High-quality check-ins create accountability and connection. They serve as forums for pulse checks and course corrections. But it’s not just about frequency; it’s about depth.

Leaders can introduce simple tools like a decision-tree framework to categorize challenges and clarify what can be solved independently, collaboratively, or needs escalation.

After Jessica’s off-site, I conducted one-on-one biweekly coaching sessions with her direct reports over the next six months. These conversations allowed her leaders to reflect on challenges, align on priorities, and design personal action plans. This created clarity, focus, and a sense of ownership.

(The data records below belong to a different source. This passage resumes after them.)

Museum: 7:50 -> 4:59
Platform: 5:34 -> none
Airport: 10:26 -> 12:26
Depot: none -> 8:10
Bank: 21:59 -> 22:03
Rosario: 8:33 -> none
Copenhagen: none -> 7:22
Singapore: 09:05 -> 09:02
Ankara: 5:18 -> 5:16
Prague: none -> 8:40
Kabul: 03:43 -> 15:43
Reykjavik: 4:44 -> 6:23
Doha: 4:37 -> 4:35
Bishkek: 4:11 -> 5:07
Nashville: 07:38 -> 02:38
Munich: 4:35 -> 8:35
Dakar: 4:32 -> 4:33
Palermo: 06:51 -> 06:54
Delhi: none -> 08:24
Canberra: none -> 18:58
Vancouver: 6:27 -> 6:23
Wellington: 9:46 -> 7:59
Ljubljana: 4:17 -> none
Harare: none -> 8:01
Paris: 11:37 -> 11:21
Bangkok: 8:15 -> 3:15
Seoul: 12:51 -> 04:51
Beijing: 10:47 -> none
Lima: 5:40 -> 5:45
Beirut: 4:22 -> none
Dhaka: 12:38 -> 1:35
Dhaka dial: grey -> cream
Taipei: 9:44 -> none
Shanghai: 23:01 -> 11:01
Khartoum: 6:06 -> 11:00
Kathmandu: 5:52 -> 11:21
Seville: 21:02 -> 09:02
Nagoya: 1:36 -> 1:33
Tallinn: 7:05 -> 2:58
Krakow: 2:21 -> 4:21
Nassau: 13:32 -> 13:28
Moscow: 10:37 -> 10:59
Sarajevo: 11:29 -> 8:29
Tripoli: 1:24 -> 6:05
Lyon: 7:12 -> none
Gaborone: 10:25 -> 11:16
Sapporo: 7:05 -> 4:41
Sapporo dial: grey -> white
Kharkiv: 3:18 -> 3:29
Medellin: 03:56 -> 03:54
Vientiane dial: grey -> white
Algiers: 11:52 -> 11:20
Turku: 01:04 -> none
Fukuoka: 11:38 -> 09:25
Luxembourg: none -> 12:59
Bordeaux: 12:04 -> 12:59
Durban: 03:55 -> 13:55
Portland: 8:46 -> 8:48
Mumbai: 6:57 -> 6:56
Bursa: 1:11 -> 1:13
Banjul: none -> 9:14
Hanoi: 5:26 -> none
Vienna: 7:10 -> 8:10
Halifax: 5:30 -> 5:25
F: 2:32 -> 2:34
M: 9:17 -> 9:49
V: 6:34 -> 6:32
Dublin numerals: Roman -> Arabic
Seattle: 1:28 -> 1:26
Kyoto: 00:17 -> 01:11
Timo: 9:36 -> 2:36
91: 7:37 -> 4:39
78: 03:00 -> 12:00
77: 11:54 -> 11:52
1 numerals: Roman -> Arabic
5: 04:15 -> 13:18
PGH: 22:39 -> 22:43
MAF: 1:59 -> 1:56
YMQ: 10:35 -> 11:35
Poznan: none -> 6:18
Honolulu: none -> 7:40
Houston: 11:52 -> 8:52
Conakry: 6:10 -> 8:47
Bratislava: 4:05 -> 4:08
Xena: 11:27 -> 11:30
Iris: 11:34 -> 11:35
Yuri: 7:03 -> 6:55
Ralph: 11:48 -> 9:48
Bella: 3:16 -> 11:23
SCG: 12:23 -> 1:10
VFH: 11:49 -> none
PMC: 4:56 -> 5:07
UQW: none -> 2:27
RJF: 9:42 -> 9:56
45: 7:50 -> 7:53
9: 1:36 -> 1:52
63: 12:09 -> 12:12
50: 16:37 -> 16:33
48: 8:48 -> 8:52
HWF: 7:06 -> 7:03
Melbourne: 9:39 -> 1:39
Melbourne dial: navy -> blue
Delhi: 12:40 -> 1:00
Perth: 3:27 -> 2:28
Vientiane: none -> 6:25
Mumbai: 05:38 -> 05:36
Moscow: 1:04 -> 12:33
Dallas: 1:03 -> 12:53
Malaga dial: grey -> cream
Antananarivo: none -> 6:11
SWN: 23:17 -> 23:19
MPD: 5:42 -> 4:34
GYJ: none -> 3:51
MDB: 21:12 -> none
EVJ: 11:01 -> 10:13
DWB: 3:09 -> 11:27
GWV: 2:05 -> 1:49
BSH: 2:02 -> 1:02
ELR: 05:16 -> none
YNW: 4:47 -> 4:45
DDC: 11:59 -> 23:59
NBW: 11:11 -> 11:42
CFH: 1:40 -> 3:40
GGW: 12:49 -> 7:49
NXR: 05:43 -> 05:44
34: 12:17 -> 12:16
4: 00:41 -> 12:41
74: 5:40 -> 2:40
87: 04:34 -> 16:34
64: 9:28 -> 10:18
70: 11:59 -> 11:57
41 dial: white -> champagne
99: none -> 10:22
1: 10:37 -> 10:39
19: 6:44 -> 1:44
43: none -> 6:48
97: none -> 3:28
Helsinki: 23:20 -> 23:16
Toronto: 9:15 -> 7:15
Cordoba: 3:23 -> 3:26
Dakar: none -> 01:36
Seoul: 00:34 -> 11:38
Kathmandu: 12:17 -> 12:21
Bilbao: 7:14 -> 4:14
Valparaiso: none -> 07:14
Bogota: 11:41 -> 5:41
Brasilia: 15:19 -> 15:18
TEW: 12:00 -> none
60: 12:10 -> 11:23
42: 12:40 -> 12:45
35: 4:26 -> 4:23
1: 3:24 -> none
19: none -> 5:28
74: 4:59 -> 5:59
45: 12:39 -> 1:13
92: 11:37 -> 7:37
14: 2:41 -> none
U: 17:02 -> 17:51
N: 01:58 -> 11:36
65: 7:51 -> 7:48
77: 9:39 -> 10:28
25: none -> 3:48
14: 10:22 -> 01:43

As leadership speaker Simon Sinek puts it, “Leadership is not about being in charge. It is about taking care of those in your charge.” Effective check-ins demonstrate care, build trust, and drive performance.

5. Challenge and Redefine Old Habits

Inertia often hides in routine. Teams may stick to outdated ways of working because they have always done it that way. Creating space to question these patterns is key.

One effective tool is the “Start, Stop, Continue” framework:

  • What new behaviors should we start?
  • What ineffective habits should we stop?
  • What should we continue and strengthen?

When team members co-create new norms, buy-in increases. People commit to what they help build. Leaders can further anchor these changes by modeling new behaviors, celebrating small wins, and reinforcing expectations consistently.

Culture change doesn’t happen with one meeting. But it does begin with conscious decisions, repeated actions, and shared accountability.

Just like a defibrillator restarts the heart, an intentional shock to the system can breathe life back into a team stuck in a rut. It takes courage to disrupt. But with strategic intention, clear communication, and collaborative action, leaders can restore energy, trust, and direction. Momentum doesn’t just return, it’s rebuilt. And often, that rebuilding becomes the foundation for something even stronger. It creates a team that is not only functional but also thriving, adaptable, and ready for what’s next.